Маргарет вглядывалась в густую пелену ноябрьского тумана. Там, за окном, Джейсон с веткой в руке исследовал окрестные скалы. Должно быть, на предмет жуков. На первый взгляд он ничем не отличался от любого деревенского мальчишки: грязные залатанные штаны, спутанные светлые волосы, лицо и руки покрыты ссадинами и царапинами. Однако от более внимательного наблюдателя не ускользнула бы несвойственная возрасту серьезность, с которой этот ребенок смотрел на мир. Словно меланхолия, в которой окончил свои дни его отец, передалась сыну. Или, может, это была не доходящая до детского сознания память о предсмертных страданиях матери и потоках крови, вынесших его на свет божий? Потерю отца Джейсон почти не оплакивал. Он казался тогда скорее растерянным, чем скорбящим, и это пугало Маргарет больше всего.
Саму Маргарет гораздо больше потрясла ранняя смерть Целии. Маргарет была рядом со своей госпожой от колыбели и до смертного одра и питала к ней почти материнские чувства. Поэтому сейчас ее так ранили несчастья детей Целии и угнетала собственная беспомощность.

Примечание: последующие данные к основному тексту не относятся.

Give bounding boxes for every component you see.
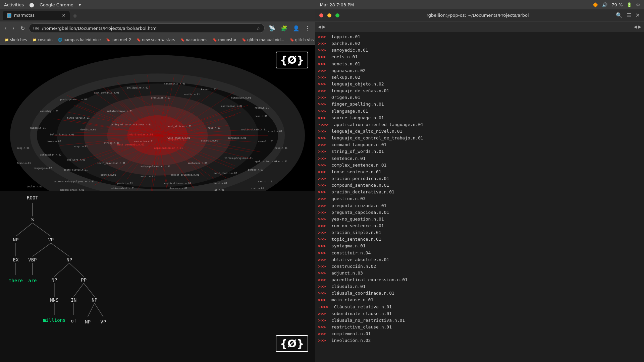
extensions-button[interactable]: 🧩: [279, 24, 289, 33]
term-line: >>>main_clause.n.01: [315, 297, 644, 303]
svg-text:west.n.01: west.n.01: [214, 182, 227, 185]
svg-text:west_chadic.n.02: west_chadic.n.02: [214, 172, 237, 175]
term-prompt: >>>: [318, 74, 330, 81]
term-prompt: >>>: [318, 256, 330, 263]
bookmark-scan[interactable]: 🔖 new scan w stars: [135, 37, 177, 43]
term-text: slanguage.n.01: [331, 108, 368, 115]
nav-actions: 📡 🧩 👤 ⋮: [267, 24, 312, 33]
bookmark-pampas[interactable]: 🌐 pampas kaleid nice: [56, 37, 103, 43]
bookmark-cosquin[interactable]: 📁 cosquin: [31, 37, 55, 43]
svg-text:proto-germanic.n.01: proto-germanic.n.01: [60, 98, 87, 101]
datetime-label: Mar 28 7:03 PM: [320, 2, 354, 7]
term-line: >>>lappic.n.01: [315, 34, 644, 40]
term-text: Cláusula_relativa.n.01: [334, 304, 392, 310]
term-text: restrictive_clause.n.01: [331, 324, 392, 330]
terminal-toolbar-scroll-left[interactable]: ◀: [634, 24, 637, 29]
term-line: >>>pregunta_cruzada.n.01: [315, 202, 644, 209]
profile-button[interactable]: 👤: [291, 24, 302, 33]
app-name-label[interactable]: Google Chrome: [40, 2, 73, 7]
svg-text:object-oriented.n.01: object-oriented.n.01: [171, 174, 199, 176]
browser-chrome: 🌐 marmotas ✕ + ‹ › ↻ File /home/rgbellio…: [0, 9, 315, 45]
tree-word-millions: millions: [43, 317, 65, 323]
term-line: >>>nenets.n.01: [315, 61, 644, 67]
svg-text:coherence.n.01: coherence.n.01: [167, 187, 187, 190]
term-prompt: >>>: [318, 155, 330, 162]
term-text: adjunct.n.03: [331, 270, 363, 277]
term-prompt: >>>: [318, 310, 330, 317]
forward-button[interactable]: ›: [10, 24, 16, 33]
cast-button[interactable]: 📡: [267, 24, 277, 33]
term-prompt: >>>: [318, 195, 330, 202]
term-prompt: >>>: [318, 324, 330, 330]
term-prompt: >>>: [318, 128, 330, 135]
term-line: >>>lenguaje_de_control_de_trabajo.n.01: [315, 135, 644, 141]
system-bar-right: 🔶 🔊 79 % 🔋 ⚙: [593, 2, 640, 7]
system-bar: Activities ⬤ Google Chrome ▾ Mar 28 7:03…: [0, 0, 644, 9]
term-text: lappic.n.01: [331, 34, 360, 40]
svg-text:application.n.01: application.n.01: [255, 160, 277, 163]
term-line: >>>constituir.n.04: [315, 250, 644, 256]
bookmark-glitch-manual[interactable]: 🔖 glitch manual vid...: [240, 37, 286, 43]
term-line: >>>lenguaje_de_señas.n.01: [315, 87, 644, 94]
terminal-menu-icon[interactable]: ☰: [627, 12, 631, 18]
reload-button[interactable]: ↻: [18, 24, 27, 33]
bookmark-label: pampas kaleid nice: [63, 38, 101, 42]
terminal-maximize-button[interactable]: [335, 13, 339, 17]
bookmark-jam[interactable]: 🔖 jam met 2: [104, 37, 133, 43]
term-text: yes-no_question.n.01: [331, 216, 384, 223]
bookmark-glitch-vhs[interactable]: 🔖 glitch vhs lindo: [288, 37, 315, 43]
term-text: syntagma.n.01: [331, 243, 366, 249]
svg-rect-130: [0, 191, 315, 362]
bookmark-vacaciones[interactable]: 🔖 vacaciones: [178, 37, 209, 43]
app-menu-arrow[interactable]: ▾: [79, 2, 81, 7]
term-text: question.n.03: [331, 195, 366, 202]
terminal-search-icon[interactable]: 🔍: [616, 12, 623, 18]
term-text: string_of_words.n.01: [331, 148, 384, 155]
terminal-close-button[interactable]: [319, 13, 323, 17]
svg-text:uralic.n.01: uralic.n.01: [184, 93, 200, 96]
term-line: >>>string_of_words.n.01: [315, 148, 644, 155]
svg-text:string_of_words.n.01noun.n.01: string_of_words.n.01noun.n.01: [111, 123, 152, 126]
terminal-minimize-button[interactable]: [327, 13, 331, 17]
tree-vbp-node: VBP: [28, 257, 37, 262]
activities-label[interactable]: Activities: [4, 2, 24, 7]
term-line: >>>pregunta_capciosa.n.01: [315, 209, 644, 216]
back-button[interactable]: ‹: [3, 24, 8, 33]
bookmark-tag-icon: 🔖: [106, 38, 110, 42]
term-line: >>>lenguaje_objeto.n.02: [315, 81, 644, 87]
active-tab[interactable]: 🌐 marmotas ✕: [3, 11, 70, 20]
term-prompt: ->>>: [318, 121, 333, 128]
term-prompt: >>>: [318, 67, 330, 74]
term-text: lenguaje_de_señas.n.01: [331, 87, 389, 94]
term-text: main_clause.n.01: [331, 297, 373, 303]
svg-text:language.n.02: language.n.02: [34, 167, 52, 170]
new-tab-button[interactable]: +: [71, 12, 79, 19]
term-text: command_language.n.01: [331, 141, 386, 148]
term-line: >>>question.n.03: [315, 195, 644, 202]
term-line: >>>complement.n.01: [315, 330, 644, 337]
tab-close-button[interactable]: ✕: [62, 13, 66, 18]
term-prompt: >>>: [318, 182, 330, 189]
svg-text:middle.n.01: middle.n.01: [30, 127, 46, 129]
svg-text:south_dravidian.n.01: south_dravidian.n.01: [97, 162, 125, 165]
term-line: >>>cláusula.n.01: [315, 283, 644, 290]
term-line: ->>>application-oriented_language.n.01: [315, 121, 644, 128]
svg-text:ndic.n.01: ndic.n.01: [208, 127, 220, 129]
terminal-window-close-icon[interactable]: ✕: [636, 12, 640, 18]
term-text: parche.n.02: [331, 40, 360, 47]
settings-icon[interactable]: ⚙: [636, 2, 640, 7]
svg-text:hokan.n.01: hokan.n.01: [255, 107, 269, 109]
menu-button[interactable]: ⋮: [303, 24, 312, 33]
tree-word-are: are: [28, 278, 37, 283]
browser-content: proto-germanic.n.01 cast_germanic.n.01 p…: [0, 45, 315, 362]
bookmark-tag-icon: 🔖: [242, 38, 246, 42]
terminal-toolbar-scroll-right[interactable]: ▶: [638, 24, 641, 29]
term-line: >>>nganasan.n.02: [315, 67, 644, 74]
term-text: enets.n.01: [331, 54, 358, 60]
tree-root-node: ROOT: [27, 195, 38, 200]
bookmark-monostar[interactable]: 🔖 monostar: [211, 37, 238, 43]
bookmark-sketches[interactable]: 📁 sketches: [3, 37, 29, 43]
address-bar[interactable]: File /home/rgbellion/Documents/Projects/…: [29, 23, 265, 33]
bookmark-star-icon[interactable]: ☆: [256, 26, 260, 31]
term-text: application-oriented_language.n.01: [334, 121, 423, 128]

Старушка повернулась к Хелене, которая сидела в кресле, поджав ноги и уставившись в пустоту. Обычно в таком состоянии Хелена напоминала сжатую пружину, в любой момент готовую распрямиться с удвоенной силой. Однако сегодня пружина, похоже, была сломана. Как ни утешала ее Маргарет, как ни убеждала в обратном, Хелена винила себя в том, что не смогла пожертвовать собой ради брата.
Хелена – дитя солнца, ее вообще нельзя было увозить из Греции. Там, в Афинах, она появилась на свет необыкновенно быстро, не причинив своей матери почти никаких страданий. А в холодном Корнуолле она сразу сникла, словно погасла, и теперь ей, как розе, пересаженной в мертвую почву, суждено окончательно увянуть в доме тетки.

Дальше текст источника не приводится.